EXERCISE REQUIREMENTS = Repeat each entry in full, exactly.

SUPPLIED DATA =
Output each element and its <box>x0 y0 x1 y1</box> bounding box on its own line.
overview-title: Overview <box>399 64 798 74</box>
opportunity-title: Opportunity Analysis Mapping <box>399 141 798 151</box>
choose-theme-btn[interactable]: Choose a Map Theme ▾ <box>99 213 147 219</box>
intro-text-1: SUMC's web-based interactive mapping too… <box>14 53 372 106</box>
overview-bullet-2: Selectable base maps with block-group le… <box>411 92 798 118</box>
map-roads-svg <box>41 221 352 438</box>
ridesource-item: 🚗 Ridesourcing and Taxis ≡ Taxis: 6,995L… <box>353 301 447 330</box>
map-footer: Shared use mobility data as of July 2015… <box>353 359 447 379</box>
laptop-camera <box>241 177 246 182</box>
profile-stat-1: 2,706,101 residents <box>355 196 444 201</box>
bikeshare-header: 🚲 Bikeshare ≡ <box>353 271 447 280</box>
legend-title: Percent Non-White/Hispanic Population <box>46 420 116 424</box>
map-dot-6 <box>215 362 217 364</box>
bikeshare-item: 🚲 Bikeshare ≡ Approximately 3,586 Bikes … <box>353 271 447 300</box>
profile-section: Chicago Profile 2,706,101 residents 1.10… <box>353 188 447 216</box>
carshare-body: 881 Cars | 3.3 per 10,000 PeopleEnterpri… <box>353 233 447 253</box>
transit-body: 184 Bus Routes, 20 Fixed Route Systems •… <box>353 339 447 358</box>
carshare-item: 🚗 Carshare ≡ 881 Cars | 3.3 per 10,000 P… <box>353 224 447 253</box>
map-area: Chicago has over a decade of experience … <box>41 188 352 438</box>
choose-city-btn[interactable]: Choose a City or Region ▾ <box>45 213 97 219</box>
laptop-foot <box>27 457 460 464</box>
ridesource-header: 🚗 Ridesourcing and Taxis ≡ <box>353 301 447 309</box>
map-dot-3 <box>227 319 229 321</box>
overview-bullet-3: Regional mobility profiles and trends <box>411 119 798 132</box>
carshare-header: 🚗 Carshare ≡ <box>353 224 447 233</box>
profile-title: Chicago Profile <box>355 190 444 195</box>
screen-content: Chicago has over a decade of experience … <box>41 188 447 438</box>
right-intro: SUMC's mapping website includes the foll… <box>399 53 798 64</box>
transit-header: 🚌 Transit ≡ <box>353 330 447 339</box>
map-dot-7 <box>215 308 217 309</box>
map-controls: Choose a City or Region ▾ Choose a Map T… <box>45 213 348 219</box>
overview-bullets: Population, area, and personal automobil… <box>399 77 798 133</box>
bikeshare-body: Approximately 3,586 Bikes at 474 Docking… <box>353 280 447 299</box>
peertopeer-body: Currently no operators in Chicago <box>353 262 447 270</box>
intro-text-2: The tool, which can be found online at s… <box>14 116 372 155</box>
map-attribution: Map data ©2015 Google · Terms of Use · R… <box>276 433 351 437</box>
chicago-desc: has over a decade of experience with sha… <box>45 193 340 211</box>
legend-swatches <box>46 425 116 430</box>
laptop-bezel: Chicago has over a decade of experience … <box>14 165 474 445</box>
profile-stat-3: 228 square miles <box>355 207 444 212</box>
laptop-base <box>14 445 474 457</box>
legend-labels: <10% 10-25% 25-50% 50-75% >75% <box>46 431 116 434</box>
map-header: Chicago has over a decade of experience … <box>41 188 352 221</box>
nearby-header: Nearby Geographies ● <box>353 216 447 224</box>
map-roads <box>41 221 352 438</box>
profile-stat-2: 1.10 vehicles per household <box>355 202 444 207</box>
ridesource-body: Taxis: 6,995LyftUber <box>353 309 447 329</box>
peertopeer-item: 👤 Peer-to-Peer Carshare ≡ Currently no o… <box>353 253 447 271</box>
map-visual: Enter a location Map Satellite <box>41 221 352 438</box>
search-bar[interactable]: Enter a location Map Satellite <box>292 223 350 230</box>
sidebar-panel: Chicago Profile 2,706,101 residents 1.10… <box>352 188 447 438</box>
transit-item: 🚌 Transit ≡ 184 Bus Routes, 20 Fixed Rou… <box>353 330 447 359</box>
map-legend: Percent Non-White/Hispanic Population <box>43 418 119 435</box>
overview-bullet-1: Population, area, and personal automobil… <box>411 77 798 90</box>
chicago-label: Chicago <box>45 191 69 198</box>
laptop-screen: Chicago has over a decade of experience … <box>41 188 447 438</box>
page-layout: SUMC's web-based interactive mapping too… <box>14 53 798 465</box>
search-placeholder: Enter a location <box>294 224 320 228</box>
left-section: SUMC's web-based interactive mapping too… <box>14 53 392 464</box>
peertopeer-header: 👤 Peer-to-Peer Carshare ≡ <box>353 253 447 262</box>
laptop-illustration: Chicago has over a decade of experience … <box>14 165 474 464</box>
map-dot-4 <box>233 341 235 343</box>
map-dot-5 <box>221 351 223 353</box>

EXERCISE RESULT =
Output each element and its <box>x0 y0 x1 y1</box> bounding box on its own line.
overview-title: Overview <box>399 64 798 74</box>
opportunity-title: Opportunity Analysis Mapping <box>399 141 798 151</box>
choose-theme-btn[interactable]: Choose a Map Theme ▾ <box>99 213 147 219</box>
intro-text-1: SUMC's web-based interactive mapping too… <box>14 53 372 106</box>
overview-bullet-2: Selectable base maps with block-group le… <box>411 92 798 118</box>
map-roads-svg <box>41 221 352 438</box>
ridesource-item: 🚗 Ridesourcing and Taxis ≡ Taxis: 6,995L… <box>353 301 447 330</box>
map-footer: Shared use mobility data as of July 2015… <box>353 359 447 379</box>
laptop-camera <box>241 177 246 182</box>
profile-stat-1: 2,706,101 residents <box>355 196 444 201</box>
bikeshare-header: 🚲 Bikeshare ≡ <box>353 271 447 280</box>
legend-title: Percent Non-White/Hispanic Population <box>46 420 116 424</box>
map-dot-6 <box>215 362 217 364</box>
bikeshare-item: 🚲 Bikeshare ≡ Approximately 3,586 Bikes … <box>353 271 447 300</box>
profile-section: Chicago Profile 2,706,101 residents 1.10… <box>353 188 447 216</box>
carshare-body: 881 Cars | 3.3 per 10,000 PeopleEnterpri… <box>353 233 447 253</box>
transit-body: 184 Bus Routes, 20 Fixed Route Systems •… <box>353 339 447 358</box>
carshare-item: 🚗 Carshare ≡ 881 Cars | 3.3 per 10,000 P… <box>353 224 447 253</box>
map-area: Chicago has over a decade of experience … <box>41 188 352 438</box>
choose-city-btn[interactable]: Choose a City or Region ▾ <box>45 213 97 219</box>
laptop-foot <box>27 457 460 464</box>
ridesource-header: 🚗 Ridesourcing and Taxis ≡ <box>353 301 447 309</box>
map-dot-3 <box>227 319 229 321</box>
overview-bullet-3: Regional mobility profiles and trends <box>411 119 798 132</box>
carshare-header: 🚗 Carshare ≡ <box>353 224 447 233</box>
profile-title: Chicago Profile <box>355 190 444 195</box>
screen-content: Chicago has over a decade of experience … <box>41 188 447 438</box>
right-intro: SUMC's mapping website includes the foll… <box>399 53 798 64</box>
transit-header: 🚌 Transit ≡ <box>353 330 447 339</box>
map-dot-7 <box>215 308 217 309</box>
map-controls: Choose a City or Region ▾ Choose a Map T… <box>45 213 348 219</box>
overview-bullets: Population, area, and personal automobil… <box>399 77 798 133</box>
bikeshare-body: Approximately 3,586 Bikes at 474 Docking… <box>353 280 447 299</box>
peertopeer-body: Currently no operators in Chicago <box>353 262 447 270</box>
intro-text-2: The tool, which can be found online at s… <box>14 116 372 155</box>
map-attribution: Map data ©2015 Google · Terms of Use · R… <box>276 433 351 437</box>
chicago-desc: has over a decade of experience with sha… <box>45 193 340 211</box>
legend-swatches <box>46 425 116 430</box>
laptop-bezel: Chicago has over a decade of experience … <box>14 165 474 445</box>
profile-stat-3: 228 square miles <box>355 207 444 212</box>
laptop-base <box>14 445 474 457</box>
legend-labels: <10% 10-25% 25-50% 50-75% >75% <box>46 431 116 434</box>
map-header: Chicago has over a decade of experience … <box>41 188 352 221</box>
nearby-header: Nearby Geographies ● <box>353 216 447 224</box>
map-roads <box>41 221 352 438</box>
profile-stat-2: 1.10 vehicles per household <box>355 202 444 207</box>
ridesource-body: Taxis: 6,995LyftUber <box>353 309 447 329</box>
peertopeer-item: 👤 Peer-to-Peer Carshare ≡ Currently no o… <box>353 253 447 271</box>
map-visual: Enter a location Map Satellite <box>41 221 352 438</box>
search-bar[interactable]: Enter a location Map Satellite <box>292 223 350 230</box>
sidebar-panel: Chicago Profile 2,706,101 residents 1.10… <box>352 188 447 438</box>
transit-item: 🚌 Transit ≡ 184 Bus Routes, 20 Fixed Rou… <box>353 330 447 359</box>
map-legend: Percent Non-White/Hispanic Population <box>43 418 119 435</box>
overview-bullet-1: Population, area, and personal automobil… <box>411 77 798 90</box>
chicago-label: Chicago <box>45 191 69 198</box>
laptop-screen: Chicago has over a decade of experience … <box>41 188 447 438</box>
page-layout: SUMC's web-based interactive mapping too… <box>14 53 798 465</box>
search-placeholder: Enter a location <box>294 224 320 228</box>
left-section: SUMC's web-based interactive mapping too… <box>14 53 392 464</box>
peertopeer-header: 👤 Peer-to-Peer Carshare ≡ <box>353 253 447 262</box>
laptop-illustration: Chicago has over a decade of experience … <box>14 165 474 464</box>
map-dot-4 <box>233 341 235 343</box>
map-dot-5 <box>221 351 223 353</box>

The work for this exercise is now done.